E daí? Daí que já há alguns anos vínhamos cavando um fosso profundo de desentendimento em todo o país, e cavando fundo, cavoucando, com uma oposição perfumada, egoísta, e que alimentou e deixou crescer um monstro, nutrido pelo radicalismo e ignorância. O que não sabíamos é que teríamos de usar esse fosso para hoje sofrer e enterrar tanta gente, e que não temos mais como recolher o lixo que ficou desse embate; nem como reciclá-lo. Precisará ser destruído, e o quanto antes

Não faz alguns meses e falávamos apenas em um país dividido em dois, numa luta política como se houvesse espaço só para duas direções, o bolsonarismo, se é que isso, esse horror, pode ser chamado de corrente política, e o petismo, dos adoradores incondicionais de Lula. Caminhar fora dessa estrada ficava cada vez mais difícil, atacados por ambos, cobrados, perseguidos, não houve argumentação capaz de alertar e nos livrar do previsível desastre para onde fomos levados.

Amizades se desfizeram, famílias se desintegraram nesse trajeto, o bom senso foi esculhambado, as notícias falsas brotaram, ervas daninhas entre um povo desinformado, mas ávido e rápido para largar, infelizmente, sua própria tradição de cordialidade, boa convivência, alegria e gentileza.

O prejuízo disso tudo, e que ainda continua de forma maligna, agora nos apresenta uma conta tenebrosa e vemos na realidade estarrecedora um país estilhaçado, estraçalhado, esmigalhado, doente, ainda mais miserável, ainda mais dividido. Centenas de mortes anunciadas diariamente ao cair da tarde; milhares de infectados por aí, infectando outros milhares numa matemática cruel e em marcha insana pelas ruas, além de imprecisa por falta de testes, de contagem, de recursos.

No jogo, uma bomba-relógio programada é jogada de um lado a outro, com requintes, cheia de culpas e ganhando mais força. Uma esmolenta ajuda emergencial obrigando quem necessita se expor a cada dia mais em filas dobrando as esquinas na porta dos bancos oficiais. A crueldade de exigir de excluídos de tudo a tal inteligência artificial e digital, equipamentos, compreensão de quem nem ao menos muitas vezes sabe ler, reféns de boatos que rolam gravados em mensagens espalhadas nas redes sociais, e que refutam e agridem a lógica, a ciência, a razão e as informações sérias. Que punem os profissionais da Saúde, da imprensa e agora até do próprio governo, com a troca de ministros minimamente atuantes por blocos insensíveis de gelo, subserviência, ou uniformes cor de oliva.
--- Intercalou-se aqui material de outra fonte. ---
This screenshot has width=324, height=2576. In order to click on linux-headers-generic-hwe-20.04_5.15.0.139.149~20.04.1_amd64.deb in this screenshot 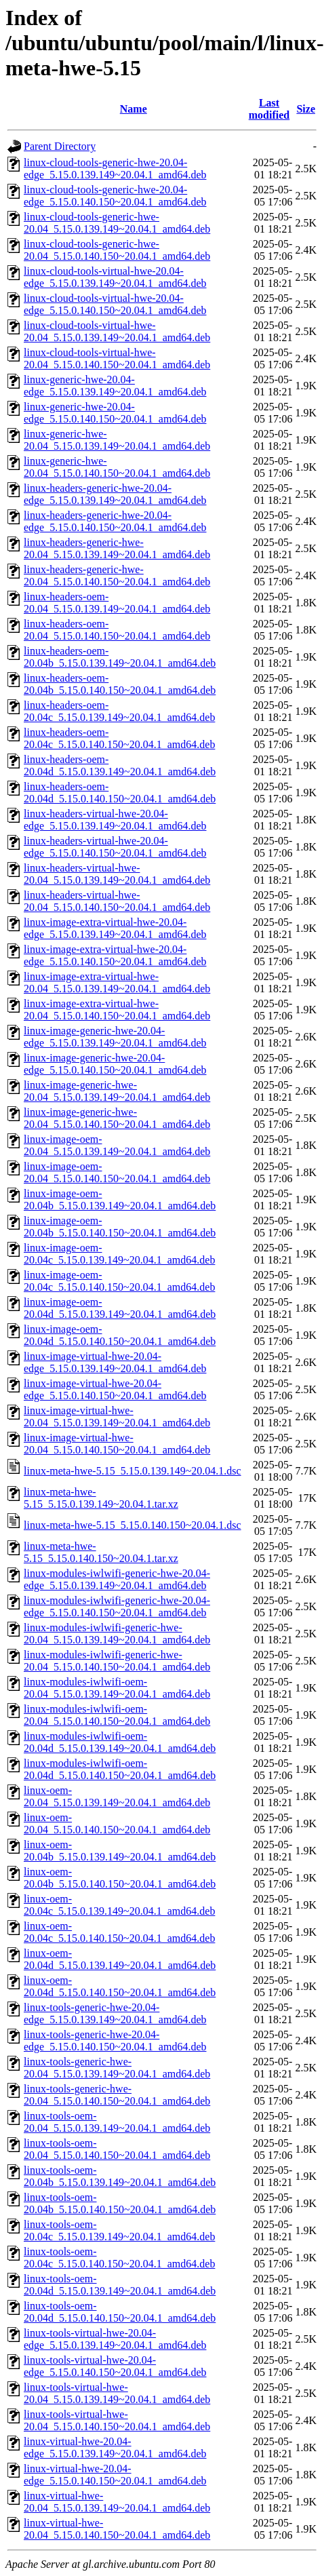, I will do `click(117, 548)`.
E o que é pior: as tais duas direções, a princípio opostas, parecem já se juntar lá na frente para  se encontrarem como pontas descascadas e nos atazanar em momento tão delicado, se igualando em alguns assuntos, nadando desesperados em braçadas para alcançar uma margem eleitoral que nem sabemos mais se estará lá quando tudo for amenizado. Uma competição mortal, dramática, aliada à pandemia, à expansão do vírus que freou o mundo e que traz em sua coroa ampliada o emblema da guerra.

O fosso se transformou em dramáticas valas comuns, marcadas a ferro e fogo desde já em nossas memórias, espalhadas nas capitais, em corpos enterrados sem choro nem vela, às pressas. Pessoas desesperadas nas portas dos hospitais, sufocadas, buscando o ar, sem vagas nas UTIs lotadas onde poderia ser encontrado, com hospitais de campanha sendo usados, mas ainda mais nos embates políticos do que na realidade. Faltam profissionais, respiradores, equipamentos de proteção individual, vergonha na cara dos governantes locais e suas desencontradas declarações e medidas, capitaneadas pelo governante-mor que, se Justiça houver, um dia deverá ser severamente punido e responsabilizado. Porque essa negação não lhe daremos o direito de ter.
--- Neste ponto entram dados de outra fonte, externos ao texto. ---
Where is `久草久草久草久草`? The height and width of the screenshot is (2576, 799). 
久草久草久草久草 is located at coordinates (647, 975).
Nas ruas deste país chamado Brasil a bandeira foi usurpada em carreatas da morte ousadamente vestidas de verde e amarelo e clamando pelo horror.

Nos olhos de fora de máscaras – quando estas não estão penduradas em pescoços ou deslocadas – se lê a aflição, o medo, o temor,  a dúvida do que sairá disso tudo, que normal será esse, se é que um dia poderá ser chamado de normal esse breve e agitado futuro que nos aguarda.

E daí, presidente?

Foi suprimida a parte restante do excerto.